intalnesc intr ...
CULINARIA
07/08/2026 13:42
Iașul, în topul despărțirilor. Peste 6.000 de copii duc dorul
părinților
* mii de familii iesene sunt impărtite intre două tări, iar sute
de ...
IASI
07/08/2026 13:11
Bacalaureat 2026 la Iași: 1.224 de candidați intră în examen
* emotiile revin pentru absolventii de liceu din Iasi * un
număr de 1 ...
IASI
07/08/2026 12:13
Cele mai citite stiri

* * *

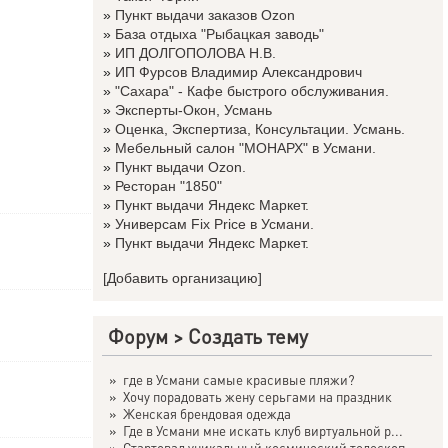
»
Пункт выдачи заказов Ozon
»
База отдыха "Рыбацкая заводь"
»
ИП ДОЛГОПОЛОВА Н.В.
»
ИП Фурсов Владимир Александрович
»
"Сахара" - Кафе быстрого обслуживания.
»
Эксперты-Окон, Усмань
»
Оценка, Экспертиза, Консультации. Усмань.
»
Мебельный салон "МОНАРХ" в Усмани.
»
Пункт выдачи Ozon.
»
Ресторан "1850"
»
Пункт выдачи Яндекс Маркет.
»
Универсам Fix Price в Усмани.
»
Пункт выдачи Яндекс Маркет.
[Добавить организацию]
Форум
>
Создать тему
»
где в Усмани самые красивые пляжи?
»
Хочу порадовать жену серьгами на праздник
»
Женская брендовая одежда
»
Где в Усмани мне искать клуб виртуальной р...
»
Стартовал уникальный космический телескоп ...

*EXERCISE OBJECTIVE:* Out of the material above, output word for word the line with "intalnesc intr ...", the line with "Cele mai citite stiri", and all lines between them, with nothing else.

*SOLUTION FOR THIS EXERCISE:*
intalnesc intr ...
CULINARIA
07/08/2026 13:42
Iașul, în topul despărțirilor. Peste 6.000 de copii duc dorul
părinților
* mii de familii iesene sunt impărtite intre două tări, iar sute
de ...
IASI
07/08/2026 13:11
Bacalaureat 2026 la Iași: 1.224 de candidați intră în examen
* emotiile revin pentru absolventii de liceu din Iasi * un
număr de 1 ...
IASI
07/08/2026 12:13
Cele mai citite stiri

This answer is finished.